A new advocacy group is angling for Oregon to use its moment as one of the only fully Democratic-controlled state governments in the country and pass the country’s first statewide carbon tax.
The group, called Oregon Climate, is pushing a concept called “tax and dividend”: instead of sending the proceeds into government coffers, all of the revenue collected from wholesale fossil-fuel transactions — gasoline to a distributor, coal to a power plant, and so on — would be pooled and divided evenly among Oregonians in the form of checks worth an estimated $500 to $1500 per year.
“This is the most climate-friendly progressive legislature that we’ve had, and maybe the most climate-friendly in the country right now,” Oregon Climate Executive Director Camila Thorndike said in an interview Tuesday. “States across the country have their eyes on Oregon, and we cannot let this opportunity pass by.”
“Rather than bundles of piecemeal decision-making, you’d have an economywide transition to walkable, bikeable, livable cities.”
— Camila Thorndike, Oregon Climate
Prices would rise in Oregon for concrete, gasoline, electricity and other fossil-fuel-intensive products.
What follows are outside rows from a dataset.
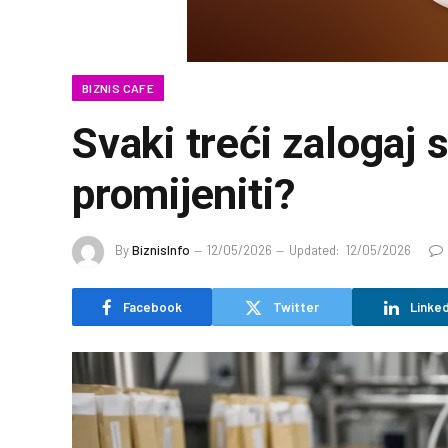
BIZNIS CAFE
Svaki treći zalogaj 
promijeniti?
By
BiznisInfo
12/05/2026
Updated:
12/05/2026
Facebook
Twitter
Linked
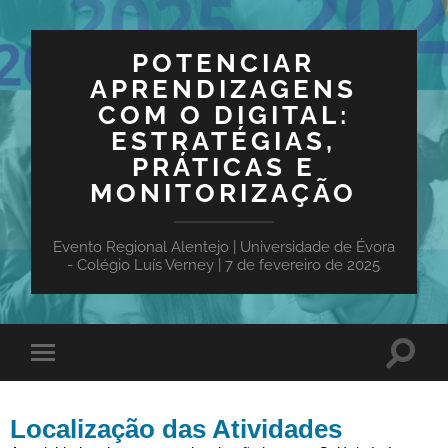
POTENCIAR
APRENDIZAGENS
COM O DIGITAL:
ESTRATÉGIAS,
PRÁTICAS E
MONITORIZAÇÃO
Evento Regional Alentejo | Universidade de Évora
- Colégio Luís Verney | 7 de fevereiro de 2025
Localização das Atividades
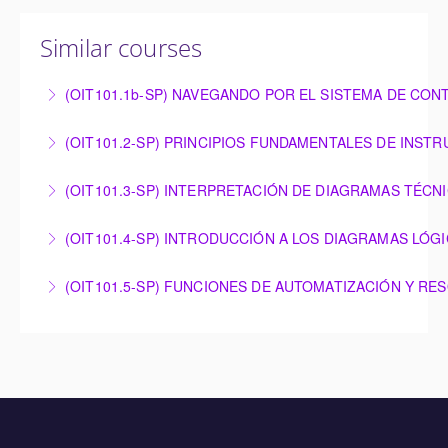
Similar courses
(OIT101.1b-SP) NAVEGANDO POR EL SISTEMA DE CON
NAVEGANDO POR EL SISTEMA DE CONTROL
(OIT101.2-SP) PRINCIPIOS FUNDAMENTALES DE INST
OMNIVISE-T3000
PRINCIPIOS FUNDAMENTALES DE
(OIT101.3-SP) INTERPRETACIÓN DE DIAGRAMAS TÉCN
More Information
INSTRUMENTACIÓN
INTERPRETACIÓN DE DIAGRAMAS TÉCNICOS
(OIT101.4-SP) INTRODUCCIÓN A LOS DIAGRAMAS LÓG
More Information
More Information
INTRODUCCIÓN A LOS DIAGRAMAS LÓGICOS
(OIT101.5-SP) FUNCIONES DE AUTOMATIZACIÓN Y RE
More Information
FUNCIONES DE AUTOMATIZACIÓN Y RESOLUCIÓN
DE PROBLEMAS – OMNIVISE-T3000
More Information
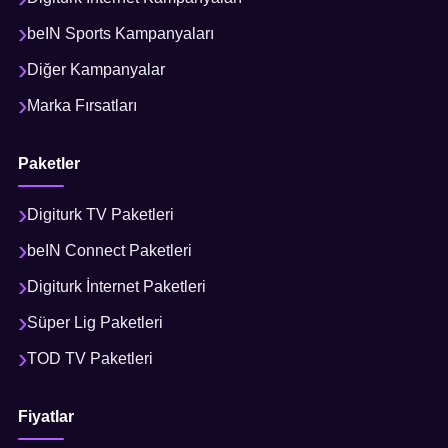
beIN Sports Kampanyaları
Diğer Kampanyalar
Marka Fırsatları
Paketler
Digiturk TV Paketleri
beIN Connect Paketleri
Digiturk İnternet Paketleri
Süper Lig Paketleri
TOD TV Paketleri
Fiyatlar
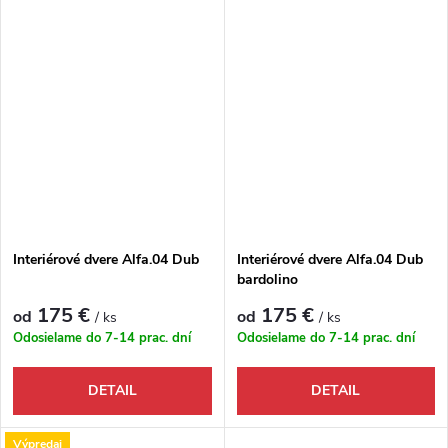
Interiérové dvere Alfa.04 Dub
Interiérové dvere Alfa.04 Dub
bardolino
175 €
175 €
od
od
/ ks
/ ks
Odosielame do 7-14 prac. dní
Odosielame do 7-14 prac. dní
DETAIL
DETAIL
Výpredaj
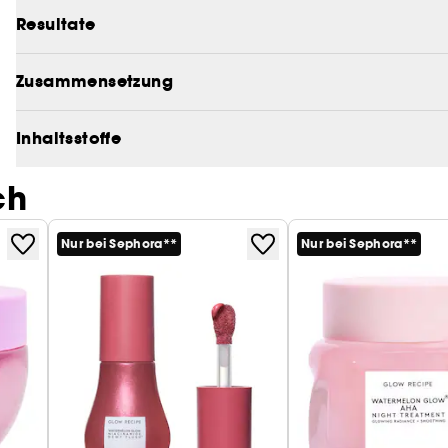
Resultate
Zusammensetzung
Inhaltsstoffe
ch
Nur bei Sephora**
Nur bei Sephora**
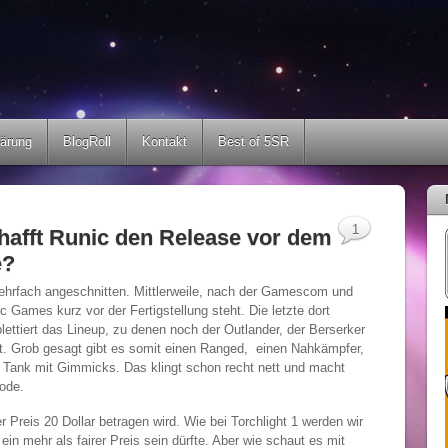
lärung
BlogRoll
Kontakt
Best of 5SR
1
chafft Runic den Release vor dem
e?
mehrfach angeschnitten. Mittlerweile, nach der Gamescom und
 Games kurz vor der Fertigstellung steht. Die letzte dort
ttiert das Lineup, zu denen noch der Outlander, der Berserker
lt. Grob gesagt gibt es somit einen Ranged, einen Nahkämpfer,
 Tank mit Gimmicks. Das klingt schon recht nett und macht
ode.
Preis 20 Dollar betragen wird. Wie bei Torchlight 1 werden wir
in mehr als fairer Preis sein dürfte. Aber wie schaut es mit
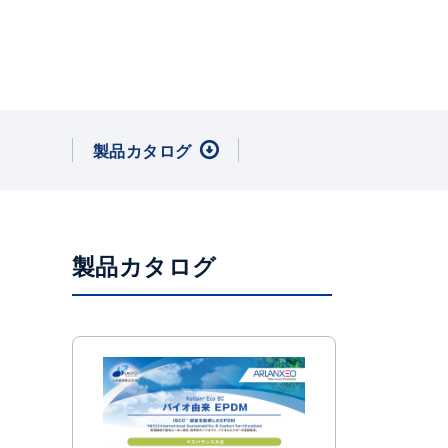
製品カタログ
製品カタログ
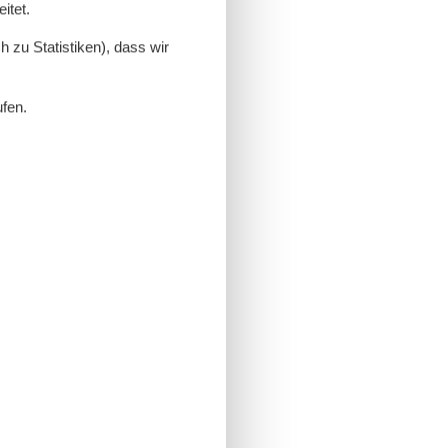
itet.
 zu Statistiken), dass wir
ufen.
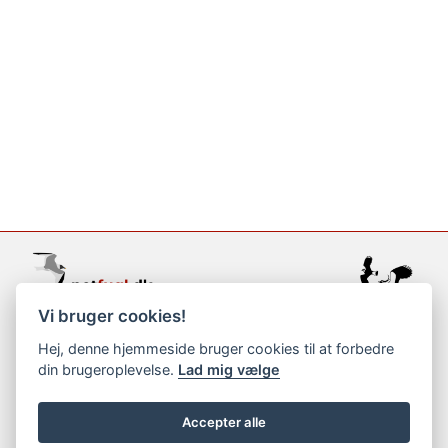
Vi bruger cookies!
support@netfugl.dk
Hej, denne hjemmeside bruger cookies til at forbedre
din brugeroplevelse.
Lad mig vælge
copyright © 2002-2023
Accepter alle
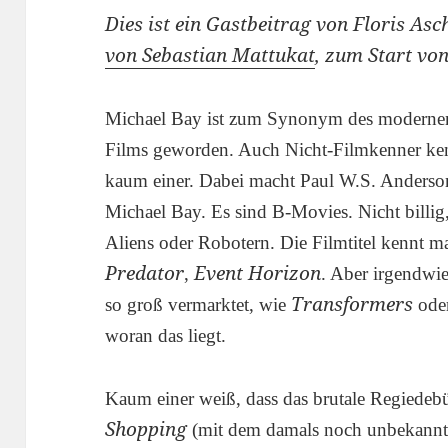
Dies ist ein Gastbeitrag von Floris As
von Sebastian Mattukat
, zum Start vo
Michael Bay ist zum Synonym des modernen 
Films geworden. Auch Nicht-Filmkenner ke
kaum einer. Dabei macht Paul W.S. Anderson
Michael Bay. Es sind B-Movies. Nicht billig
Aliens oder Robotern. Die Filmtitel kennt 
Predator
Event Horizon
,
. Aber irgendwie
Transformers
so groß vermarktet, wie
ode
woran das liegt.
Kaum einer weiß, dass das brutale Regiedeb
Shopping
(mit dem damals noch unbekannte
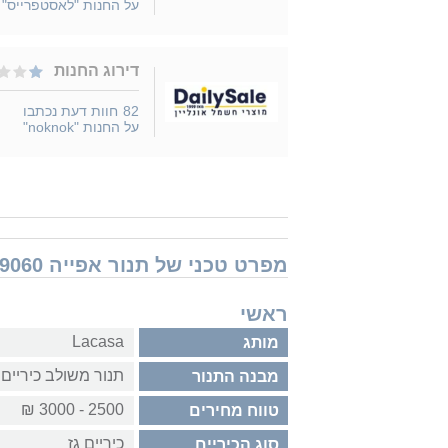
על החנות "לאסטפרייס"
דירוג החנות
82
חוות דעת נכתבו
על החנות "noknok"
מפרט טכני של תנור אפייה Lacasa PR9060
ראשי
Lacasa
מותג
תנור משולב כיריים
מבנה התנור
2500 - 3000 ₪
טווח מחירים
כיריים גז
סוג הכיריים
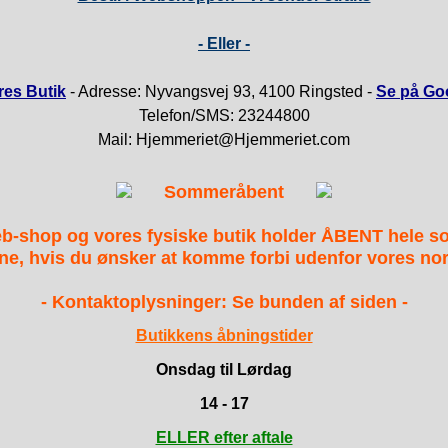
- Eller -
es Butik
- Adresse: Nyvangsvej 93, 4100 Ringsted -
Se på Go
Telefon/SMS: 23244800
Mail: Hjemmeriet@Hjemmeriet.com
Sommeråbent
b-shop og vores fysiske butik holder ÅBENT hele 
ne, hvis du ønsker at komme forbi udenfor vores nor
- Kontaktoplysninger: Se bunden af siden -
Butikkens åbningstider
Onsdag til Lørdag
14 - 17
ELLER efter aftale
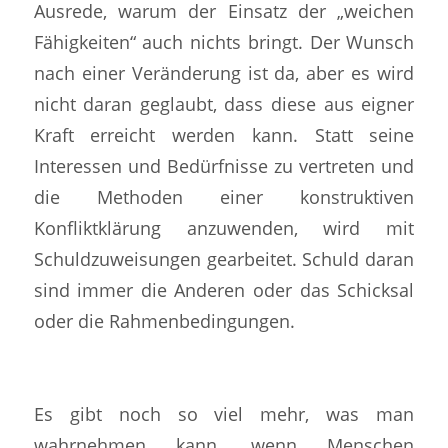
Ausrede, warum der Einsatz der „weichen
Fähigkeiten“ auch nichts bringt. Der Wunsch
nach einer Veränderung ist da, aber es wird
nicht daran geglaubt, dass diese aus eigner
Kraft erreicht werden kann. Statt seine
Interessen und Bedürfnisse zu vertreten und
die Methoden einer konstruktiven
Konfliktklärung anzuwenden, wird mit
Schuldzuweisungen gearbeitet. Schuld daran
sind immer die Anderen oder das Schicksal
oder die Rahmenbedingungen.
Es gibt noch so viel mehr, was man
wahrnehmen kann, wenn Menschen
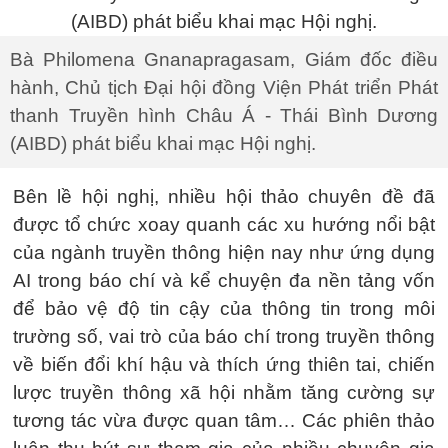
Bà Philomena Gnanapragasam, Giám đốc điều
hành, Chủ tịch Đại hội đồng Viện Phát triển Phát
thanh Truyền hình Châu Á - Thái Bình Dương
(AIBD) phát biểu khai mạc Hội nghị.
Bên lề hội nghị, nhiều hội thảo chuyên đề đã
được tổ chức xoay quanh các xu hướng nổi bật
của ngành truyền thông hiện nay như ứng dụng
AI trong báo chí và kể chuyện đa nền tảng vốn
để bảo vệ độ tin cậy của thông tin trong môi
trường số, vai trò của báo chí trong truyền thông
về biến đổi khí hậu và thích ứng thiên tai, chiến
lược truyền thông xã hội nhằm tăng cường sự
tương tác vừa được quan tâm… Các phiên thảo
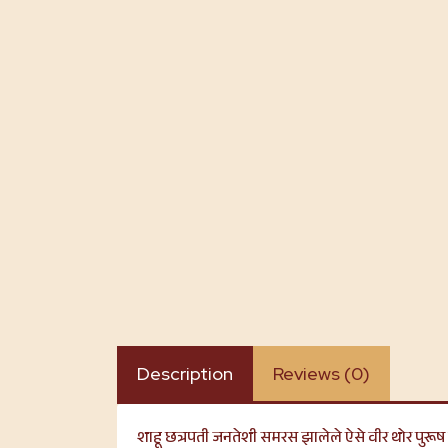
Description
Reviews (0)
शाहू छत्रपती जनतेशी समरस झालेले ऐसे वीर थोर पुरूष ह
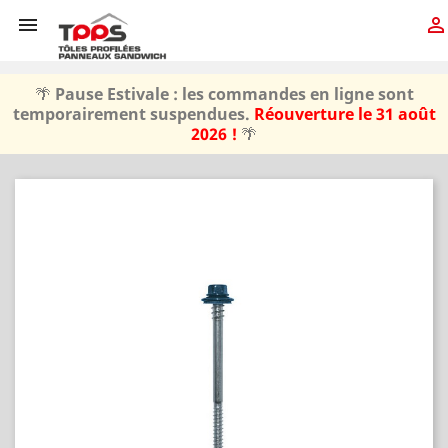


🌴
Pause Estivale : les commandes en ligne sont
temporairement suspendues.
Réouverture le 31 août
2026 !
🌴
Dan Golden, Oregon Climate’s volunteer policy director, said Tuesday that their proposed tax of $30 per ton of carbon (increasing by $10 each year) would translate into about 27 cents per gallon of gasoline, increasing another 9 cents each year.
However, those additional costs would be offset by the checks Oregonians would receive. Oregonians with smaller-than-average carbon footprints would come out ahead, while those with larger-than-average emissions would lose — giving everyone continued incentives to cut their energy consumption.
“I’m not a transportation expert but I think if I were, I’d be really stoked about carbon pricing,” Thorndike said. “Rather than bundles of piecemeal decision-making, you’d have an economywide transition to walkable, bikeable, livable cities. … We’d have so many incentives backed financially to really build our lives and our economy around alternatives to cheap gas.”
Carbon tax could lead to gas tax flexibility, too
In addition to that benefit to people who get around Portland by bicycle, Oregon Climate’s proposal might also open another door in the transportation world. Because a tax on greenhouse gas emissions would count as a tax on gasoline, Oregon Climate’s proposal would only work if the state votes to amend or repeal its 35-year ban on using gas taxes or auto fees for anything except roads.
That ban, in Article IX, Section 3a of Oregon’s constitution, has been a thorn in transportation advocates’ side since the day it was passed. Among other things, it’s one of the big reasons the Portland area has so few off-street biking paths.
But the ban has many friends, too — so many that it’s long been seen as politically untouchable.
One of its enemies is longtime local transportation advocate Jim Howell, who in a separate effort is trying to get support for a bill, SJR 16, that would let vehicle taxes and fees be spent on “infrastructure that reduces traffic burden of, or pollution from, motor vehicles on public roads.”
Howell argues that 2016, a presidential election year, will give Oregon an electorate as friendly as it’s ever been to repealing that ban.
The year 2016 is also in the sights of Oregon Climate, though Golden conceded that the group is working toward a possible constitutional amendment “whether or not it’s politically realistic now.”
“We want to be the terrier that sinks their teeth into this thing and won’t let go,” he said. “We’re trying to let everyone know that we’re not going to go away if it doesn’t happen right now or it won’t happen in 2016. … There are a lot of voices out there motivated by the politically realistic thing. We’re motivated by the scientifically realistic thing. And that is that we need an effective price on carbon.”
Cap-and-dividend system, a second option, wouldn’t need a popular vote
Putting a price on carbon might not require a tax. Another option would be for the state legislature to approve a “cap and dividend” system that would let the state sell or auction off the rights to emit certain amounts of greenhouse gas.
The proceeds from those sales would be evenly divided among Oregon residents each year, much like those from a tax.
“A tax is better,” Golden said. “It has a smaller regulatory burden; you’re not creating a whole market for selling permits. … I know what the price of carbon is going to be in 10 years or 30 years.”
But a tax might be harder to pass, because it’d require ballot approval by voters statewide as well as 60 percent approval from both House and Senate. So Oregon Climate is simultaneously pushing for the “cap and dividend” system, which it says doesn’t count as a tax, and would therefore require just 50 percent approval from both houses, plus Gov. Kate Brown’s signature.
The cap-and-dividend option would leave the constitution’s restriction on gas taxes untouched.
Golden said Oregon Climate is focused only on one goal: pricing carbon and redistributing the proceeds evenly among Oregonians.
“There’s no better time than right now,” he said. “Except for years ago.”